BUMN Aktor di Balik Masalah Konflik Agraria
Selasa, 23 Desember 2014 -
Merahputih, Nasional - Sekretaris Jenderal Konsorsium Pembaruan Agraria (KPA), Iwan Nurdin menyebut Badan Usaha Milik Negara (BUMN) di sektor kehutanan (Perhutani) mendominasi masalah konflik agraria dengan masyarakat. Hal ini terjadi sebagai akibat dari monopoli Perhutani atas tata kelola hutan Jawa. Menurut Iwan, monopoli Perhutani ini berakibat lebih jauh menjadi sumber terjadinya ketimpangan struktur agraria atas kawasan hutan di Jawa.
"Kawasan Perhutani berbatasan dengan sedikitnya 6.172 desa, dan desa-desa yang berada di dalam kawasan hutan sedikitnya berjumlah 366 desa. Situasi agraria semacam ini, telah menempatkan sedikitnya 21 juta penduduk hidup berbatasan dengan wilayah Perhutani," kata Iwan saat memaparkan laporan akhir tahun 2014 bertajuk "Membenahi Masalah Agraria: Prioritas Kerja Jokowi-JK 2015" di Bumbu Desa, Jakarta, Selasa (23/12).

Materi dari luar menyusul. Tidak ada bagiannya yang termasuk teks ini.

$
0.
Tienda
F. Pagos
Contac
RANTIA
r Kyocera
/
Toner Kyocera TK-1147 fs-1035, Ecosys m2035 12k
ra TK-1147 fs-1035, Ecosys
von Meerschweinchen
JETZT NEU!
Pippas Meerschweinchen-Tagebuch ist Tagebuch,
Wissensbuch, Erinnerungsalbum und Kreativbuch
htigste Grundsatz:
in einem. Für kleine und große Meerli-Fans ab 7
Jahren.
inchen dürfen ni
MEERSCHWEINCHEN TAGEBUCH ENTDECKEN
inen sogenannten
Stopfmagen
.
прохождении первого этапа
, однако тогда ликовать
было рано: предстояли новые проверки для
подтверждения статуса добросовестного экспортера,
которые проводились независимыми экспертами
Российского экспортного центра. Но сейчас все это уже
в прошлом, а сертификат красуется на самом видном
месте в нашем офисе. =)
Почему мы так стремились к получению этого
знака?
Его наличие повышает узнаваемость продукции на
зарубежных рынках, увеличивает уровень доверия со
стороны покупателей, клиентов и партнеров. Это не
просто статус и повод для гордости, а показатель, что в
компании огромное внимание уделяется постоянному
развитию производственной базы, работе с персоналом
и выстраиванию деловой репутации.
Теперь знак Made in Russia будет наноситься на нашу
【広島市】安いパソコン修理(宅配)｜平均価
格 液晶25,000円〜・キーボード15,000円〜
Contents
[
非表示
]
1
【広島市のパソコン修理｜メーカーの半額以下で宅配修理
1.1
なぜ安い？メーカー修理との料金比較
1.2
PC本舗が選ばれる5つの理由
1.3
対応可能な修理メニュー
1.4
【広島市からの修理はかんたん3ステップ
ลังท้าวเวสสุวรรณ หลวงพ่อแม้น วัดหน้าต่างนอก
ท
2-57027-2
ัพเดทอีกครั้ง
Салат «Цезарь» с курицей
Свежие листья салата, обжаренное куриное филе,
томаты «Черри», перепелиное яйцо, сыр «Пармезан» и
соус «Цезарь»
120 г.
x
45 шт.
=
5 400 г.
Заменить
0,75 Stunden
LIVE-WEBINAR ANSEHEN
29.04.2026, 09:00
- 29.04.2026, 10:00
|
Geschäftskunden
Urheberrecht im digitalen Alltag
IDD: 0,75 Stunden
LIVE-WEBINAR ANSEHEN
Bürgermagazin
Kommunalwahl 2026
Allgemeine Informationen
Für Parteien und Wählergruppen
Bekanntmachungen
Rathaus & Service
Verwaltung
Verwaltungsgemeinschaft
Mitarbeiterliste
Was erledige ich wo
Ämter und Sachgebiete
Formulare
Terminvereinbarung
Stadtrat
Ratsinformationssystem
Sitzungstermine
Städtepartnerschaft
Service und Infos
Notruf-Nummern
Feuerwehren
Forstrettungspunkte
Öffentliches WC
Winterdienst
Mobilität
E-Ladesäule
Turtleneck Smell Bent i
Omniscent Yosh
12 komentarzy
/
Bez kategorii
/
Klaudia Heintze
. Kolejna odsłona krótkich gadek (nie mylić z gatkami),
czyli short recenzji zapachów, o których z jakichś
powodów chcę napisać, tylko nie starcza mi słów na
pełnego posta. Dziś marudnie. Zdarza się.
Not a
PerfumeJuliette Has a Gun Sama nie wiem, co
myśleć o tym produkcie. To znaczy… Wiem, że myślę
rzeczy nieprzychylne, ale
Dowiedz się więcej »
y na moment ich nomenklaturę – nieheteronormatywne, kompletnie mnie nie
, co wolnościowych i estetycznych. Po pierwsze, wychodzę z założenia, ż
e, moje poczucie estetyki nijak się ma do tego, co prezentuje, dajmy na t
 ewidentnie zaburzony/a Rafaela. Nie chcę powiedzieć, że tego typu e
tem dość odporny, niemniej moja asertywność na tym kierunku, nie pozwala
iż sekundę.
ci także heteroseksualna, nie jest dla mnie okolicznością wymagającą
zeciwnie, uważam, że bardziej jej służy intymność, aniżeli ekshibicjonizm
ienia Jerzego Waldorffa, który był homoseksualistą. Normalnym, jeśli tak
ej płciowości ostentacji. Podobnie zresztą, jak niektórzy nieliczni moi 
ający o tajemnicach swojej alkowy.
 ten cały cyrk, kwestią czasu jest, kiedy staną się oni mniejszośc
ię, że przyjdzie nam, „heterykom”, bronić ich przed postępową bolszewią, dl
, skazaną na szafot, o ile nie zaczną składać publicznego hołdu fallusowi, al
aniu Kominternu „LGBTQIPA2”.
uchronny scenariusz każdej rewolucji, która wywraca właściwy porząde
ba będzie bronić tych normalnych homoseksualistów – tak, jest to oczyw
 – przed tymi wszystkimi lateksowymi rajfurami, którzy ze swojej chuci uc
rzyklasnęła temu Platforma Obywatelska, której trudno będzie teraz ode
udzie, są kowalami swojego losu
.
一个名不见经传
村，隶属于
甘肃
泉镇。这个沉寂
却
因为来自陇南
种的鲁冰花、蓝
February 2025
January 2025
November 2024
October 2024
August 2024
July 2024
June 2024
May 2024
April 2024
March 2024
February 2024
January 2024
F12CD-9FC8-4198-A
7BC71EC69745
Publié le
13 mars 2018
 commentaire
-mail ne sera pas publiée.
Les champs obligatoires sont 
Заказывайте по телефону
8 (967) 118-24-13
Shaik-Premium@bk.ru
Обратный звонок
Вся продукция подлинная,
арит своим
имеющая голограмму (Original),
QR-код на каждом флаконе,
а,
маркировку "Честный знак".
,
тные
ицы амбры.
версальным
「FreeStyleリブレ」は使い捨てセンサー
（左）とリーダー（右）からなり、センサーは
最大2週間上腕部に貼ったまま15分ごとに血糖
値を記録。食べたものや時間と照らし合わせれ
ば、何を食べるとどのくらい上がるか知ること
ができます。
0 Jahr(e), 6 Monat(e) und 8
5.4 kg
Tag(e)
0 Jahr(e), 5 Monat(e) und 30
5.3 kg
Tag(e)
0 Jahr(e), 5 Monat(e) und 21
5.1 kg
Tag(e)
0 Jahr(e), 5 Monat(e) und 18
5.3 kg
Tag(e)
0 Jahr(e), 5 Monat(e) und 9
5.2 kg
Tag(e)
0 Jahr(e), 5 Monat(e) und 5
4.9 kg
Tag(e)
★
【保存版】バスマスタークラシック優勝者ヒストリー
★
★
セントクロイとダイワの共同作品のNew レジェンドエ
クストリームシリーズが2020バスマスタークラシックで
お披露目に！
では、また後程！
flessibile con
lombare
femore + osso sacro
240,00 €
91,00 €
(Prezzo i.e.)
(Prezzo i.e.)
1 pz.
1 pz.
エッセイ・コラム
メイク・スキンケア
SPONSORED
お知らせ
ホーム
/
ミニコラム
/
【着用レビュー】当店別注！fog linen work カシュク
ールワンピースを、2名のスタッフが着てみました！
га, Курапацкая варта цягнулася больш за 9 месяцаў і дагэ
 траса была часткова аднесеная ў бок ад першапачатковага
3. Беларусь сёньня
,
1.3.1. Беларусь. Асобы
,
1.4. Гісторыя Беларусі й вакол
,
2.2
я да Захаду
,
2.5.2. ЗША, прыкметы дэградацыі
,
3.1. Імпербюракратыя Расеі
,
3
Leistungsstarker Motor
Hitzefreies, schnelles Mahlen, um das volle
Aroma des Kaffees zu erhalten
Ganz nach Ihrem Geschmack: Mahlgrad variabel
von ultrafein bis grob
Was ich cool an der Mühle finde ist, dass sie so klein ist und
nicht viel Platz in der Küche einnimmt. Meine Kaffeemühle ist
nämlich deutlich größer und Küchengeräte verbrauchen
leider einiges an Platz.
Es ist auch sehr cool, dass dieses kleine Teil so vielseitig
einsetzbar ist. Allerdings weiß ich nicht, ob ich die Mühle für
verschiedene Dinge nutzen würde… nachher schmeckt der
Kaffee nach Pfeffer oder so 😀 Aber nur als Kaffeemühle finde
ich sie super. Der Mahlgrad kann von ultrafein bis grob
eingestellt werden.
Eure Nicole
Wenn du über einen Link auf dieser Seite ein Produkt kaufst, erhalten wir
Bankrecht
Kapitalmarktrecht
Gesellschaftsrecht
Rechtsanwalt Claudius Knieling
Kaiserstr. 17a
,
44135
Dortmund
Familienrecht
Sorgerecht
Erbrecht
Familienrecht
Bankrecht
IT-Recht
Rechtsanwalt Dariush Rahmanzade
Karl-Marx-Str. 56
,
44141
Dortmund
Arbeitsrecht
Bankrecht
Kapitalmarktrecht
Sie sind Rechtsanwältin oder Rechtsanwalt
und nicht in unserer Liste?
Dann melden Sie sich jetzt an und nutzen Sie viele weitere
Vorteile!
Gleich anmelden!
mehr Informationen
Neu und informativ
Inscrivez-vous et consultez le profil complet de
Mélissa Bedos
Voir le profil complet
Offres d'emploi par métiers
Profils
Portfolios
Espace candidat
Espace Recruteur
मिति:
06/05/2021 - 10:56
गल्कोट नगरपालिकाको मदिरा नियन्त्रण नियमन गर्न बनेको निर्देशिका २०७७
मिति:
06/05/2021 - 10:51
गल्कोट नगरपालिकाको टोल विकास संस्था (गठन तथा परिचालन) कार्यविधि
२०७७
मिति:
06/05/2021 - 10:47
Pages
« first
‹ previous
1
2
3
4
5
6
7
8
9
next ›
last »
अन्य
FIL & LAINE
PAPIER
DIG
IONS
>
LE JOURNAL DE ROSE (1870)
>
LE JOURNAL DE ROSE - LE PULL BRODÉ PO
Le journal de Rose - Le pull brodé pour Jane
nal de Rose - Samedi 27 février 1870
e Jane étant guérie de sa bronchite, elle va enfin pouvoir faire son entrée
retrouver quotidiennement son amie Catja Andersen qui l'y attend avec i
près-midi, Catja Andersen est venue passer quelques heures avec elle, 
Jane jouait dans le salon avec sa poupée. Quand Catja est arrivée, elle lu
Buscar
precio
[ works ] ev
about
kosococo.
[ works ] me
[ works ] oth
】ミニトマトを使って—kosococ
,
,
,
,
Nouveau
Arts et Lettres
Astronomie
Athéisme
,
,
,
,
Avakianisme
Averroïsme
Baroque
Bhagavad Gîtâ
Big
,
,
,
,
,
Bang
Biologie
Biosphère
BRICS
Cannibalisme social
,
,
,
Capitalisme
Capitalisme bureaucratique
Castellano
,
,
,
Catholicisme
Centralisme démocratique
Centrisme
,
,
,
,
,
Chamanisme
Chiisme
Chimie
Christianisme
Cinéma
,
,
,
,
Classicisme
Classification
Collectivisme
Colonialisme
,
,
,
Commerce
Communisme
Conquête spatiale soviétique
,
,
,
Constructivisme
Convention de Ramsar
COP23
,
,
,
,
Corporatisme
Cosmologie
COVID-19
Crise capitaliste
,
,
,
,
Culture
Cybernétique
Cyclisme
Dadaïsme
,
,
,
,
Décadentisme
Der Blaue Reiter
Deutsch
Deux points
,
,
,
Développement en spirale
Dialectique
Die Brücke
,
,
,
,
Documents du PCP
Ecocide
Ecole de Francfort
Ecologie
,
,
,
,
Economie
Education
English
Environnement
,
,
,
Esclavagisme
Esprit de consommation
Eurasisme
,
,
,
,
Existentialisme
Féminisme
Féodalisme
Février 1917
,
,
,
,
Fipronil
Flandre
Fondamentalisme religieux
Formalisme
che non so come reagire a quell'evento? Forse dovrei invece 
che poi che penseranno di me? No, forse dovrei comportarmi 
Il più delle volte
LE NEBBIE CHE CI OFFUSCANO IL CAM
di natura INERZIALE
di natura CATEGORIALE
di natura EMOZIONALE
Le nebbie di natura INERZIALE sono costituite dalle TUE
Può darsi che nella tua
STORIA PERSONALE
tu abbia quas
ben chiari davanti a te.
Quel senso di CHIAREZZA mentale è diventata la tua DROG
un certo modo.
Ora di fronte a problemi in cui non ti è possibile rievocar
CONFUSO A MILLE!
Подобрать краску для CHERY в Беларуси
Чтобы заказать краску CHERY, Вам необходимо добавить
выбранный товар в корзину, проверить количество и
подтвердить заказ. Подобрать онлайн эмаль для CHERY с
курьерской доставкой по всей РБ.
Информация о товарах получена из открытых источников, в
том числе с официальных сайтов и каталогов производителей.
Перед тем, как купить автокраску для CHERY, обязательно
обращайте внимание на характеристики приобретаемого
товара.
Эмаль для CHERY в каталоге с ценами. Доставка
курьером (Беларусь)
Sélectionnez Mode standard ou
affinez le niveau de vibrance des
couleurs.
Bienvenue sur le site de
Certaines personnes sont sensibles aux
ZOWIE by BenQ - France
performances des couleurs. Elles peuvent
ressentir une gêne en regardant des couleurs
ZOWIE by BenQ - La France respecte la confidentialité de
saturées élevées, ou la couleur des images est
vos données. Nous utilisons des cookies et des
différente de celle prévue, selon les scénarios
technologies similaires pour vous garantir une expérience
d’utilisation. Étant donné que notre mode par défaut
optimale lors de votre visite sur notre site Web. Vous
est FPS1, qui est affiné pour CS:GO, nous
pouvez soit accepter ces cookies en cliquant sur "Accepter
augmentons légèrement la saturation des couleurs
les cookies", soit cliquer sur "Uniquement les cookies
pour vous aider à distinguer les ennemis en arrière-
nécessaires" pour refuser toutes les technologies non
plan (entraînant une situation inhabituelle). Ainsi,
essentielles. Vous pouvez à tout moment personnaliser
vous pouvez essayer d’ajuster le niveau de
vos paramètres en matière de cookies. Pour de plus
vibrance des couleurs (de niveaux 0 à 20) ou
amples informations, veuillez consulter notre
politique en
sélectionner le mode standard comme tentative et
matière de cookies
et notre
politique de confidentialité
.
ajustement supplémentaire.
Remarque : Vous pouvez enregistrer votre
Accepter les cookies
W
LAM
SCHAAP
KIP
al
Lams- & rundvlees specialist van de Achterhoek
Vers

Menurut Iwan, pada 2014 ini tercatat titik lokasi klaim Perhutani yang menyebabkan letusan konflik agraria dengan warga setempat. Lebih jauh, persinggungan dan pertentangan klaim, antara wilayah hidup warga setempat dengan wilayah Perhutani kerapkali berkahir dengan kriminalisasi (penangkapan) warga. Menurutnya, Perhutani mengklaim bahwa wilayah pengelolaannya telah selesai ditata sejak zaman Belanada 1865-1930 an, namun Berita Acara Tata Batas (BATB) tidak pernah transparan. Masalah utamanya, kata Iwan, adalah maksud dan itikad tata batas zaman kolonial yang berbeda dengan tujuan kemerdekaan.
"Itulah sebabnya mengapa UUPA 1960 secara jelas telah memandatkan bahwa hak-hak barat atas tanah dikonversi selambat-lambatnya tahun 1980," katanya.
Menurut Iwan, jika BATB Perhutani dahulu menegaskan penetapan hak negara (staatdomein) atas hutan jati di Jawa dan Madura, lalu apakah jangka waktu dan batasan luas tidak berlaku untuk Perhutani? Lahirnya UUPA 1960 telah menghapus berlakunya hukum agraria produk kolonial. Wilayah penguasaan Perhutani atas Hutan Jawa yang berdasarkan BATB Kolonial tentu harus dirubah karena tidak relevan lagi delam kondisi negara Indonesa yang telah merdeka.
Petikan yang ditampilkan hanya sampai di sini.